Des jupes dansantes de Michael Kors au glamour sage de Tory Burch, de l'ambiance surf californienne de Tommy Hilfiger aux somptueux plissés de Proenza Schouler, les fashionistas se sont régalées.

Alexander Wang, 29 ans, désormais directeur artistique de Balenciaga, a confirmé qu'il était l'un des grands du moment. Son double défilé grandiose, revisitant le vestiaire masculin et déclinant son nom sur quasiment toutes ses silhouettes, était l'un des plus courus de la semaine.

A l'exception des créatures de Thom Browne, qui semblaient droit sorties d'un asile de fous et ont fait forte impression, les stylistes ont privilégié les silhouettes simples et fluides, les coupes nettes, les transparences et superpositions raisonnables, et des aisances très portables. Des tons neutres - sable, brun, ivoire - du noir, du blanc, de l'uni, mais aussi beaucoup d'imprimés fleuris, parfois véritables oeuvres d'art.

Des pastels aussi chez Lacoste, Jason Wu, Zac Posen - également très prisé cette saison - et chez un Prabal Gurung déterminé à "préserver la femme élégante". Un air très "bohémienne de luxe" chez Joseph Altuzarra, dans lequel Kering (ex PPR) vient de prendre une part minoritaire.

Une touche d'années 70

"Il y avait cette ambiance très lifestyle active, cette autre très féminine, fleurie, raffinée, et enfin une autre ambiance plus moderne, avec des formes plus graphiques, plus minimales", résume à l'AFP Nicole Fischelis, directrice de la mode chez Macy's, soulignant aussi "le travail sur les recherches de matières et sur les accessoires", et la fin de toute règle sur les longueurs.

"C'était une saison printemps-été 2014 très intéressante", estime aussi Lizzy Bowling, directrice de la mode chez Stylesight. "Avec de vrais vêtements pour de vraies femmes" simples à porter et qui "vous rendent fabuleuses", avec une inspiration "couture " chez certains comme Gurung ou Delpozo.

Les créateurs présentaient en principe leurs collections printemps-été, mais "dans un monde global, il n'y a plus vraiment de saisons", estimait Wil Beedle, le directeur artistique d'AllSaints, la marque londonienne qui pour sa première présentation alignait manteau de cuir sans manche, blousons de motard et veste en agneau aux coupes épurées.

De nombreux cachemires et mohairs aussi chez Michael Kors, des manches longues et des manteaux flottants chez Proenza Schouler, à la collection "sereine et raffinée", encore très remarquée cette saison.

Lizzy Bowling souligne aussi les éléments des années 70 de certains créateurs.

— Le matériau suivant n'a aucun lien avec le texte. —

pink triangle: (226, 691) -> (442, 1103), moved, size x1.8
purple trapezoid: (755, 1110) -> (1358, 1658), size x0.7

Parmi les surprises, la nouvelle collection de Victoria Beckham, plus détendue, aux superspositions et ampleurs nouvelles, faisant fi des robes près du corps irrespirables.

Et la naissance d'une nouvelle mini-star, sa fille Harper, 2 ans, qui au premier rang du défilé sur les genoux de son père David Beckham, a même réussi à faire sourire la très sérieuse rédactrice en chef de Vogue USA Anna Wintour.

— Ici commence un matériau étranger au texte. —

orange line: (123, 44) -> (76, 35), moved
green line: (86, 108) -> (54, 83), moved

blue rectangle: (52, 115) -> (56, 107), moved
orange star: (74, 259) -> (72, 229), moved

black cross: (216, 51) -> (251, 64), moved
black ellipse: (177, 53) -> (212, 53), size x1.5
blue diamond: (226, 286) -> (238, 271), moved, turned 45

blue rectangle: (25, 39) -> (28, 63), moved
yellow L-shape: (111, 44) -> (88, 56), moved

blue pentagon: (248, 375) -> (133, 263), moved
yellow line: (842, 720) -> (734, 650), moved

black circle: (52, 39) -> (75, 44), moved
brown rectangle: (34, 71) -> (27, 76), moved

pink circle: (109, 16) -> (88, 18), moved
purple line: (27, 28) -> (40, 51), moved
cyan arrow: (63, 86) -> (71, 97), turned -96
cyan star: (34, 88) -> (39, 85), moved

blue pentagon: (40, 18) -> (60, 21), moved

Une autre apparition a aussi mis en transe les photographes, celle désormais très rare du top model Naomi Campbell, défilant en clôture du défilé de Diane Von Furstenberg.

Mais à l'heure où les défilés sont retransmis en direct sur internet, et où blogueuses et médias sociaux en livrent instantanément tous les détails, certains s'interrogeaient sur la pertinence à long terme de cette semaine frénétique qui attire à New York quelque 100.000 personnes.

Après le dernier défilé Marc Jacobs tard jeudi soir, les projecteurs devaient se tourner vers Londres qui prend le relais, avant Milan le 18 et Paris le 24.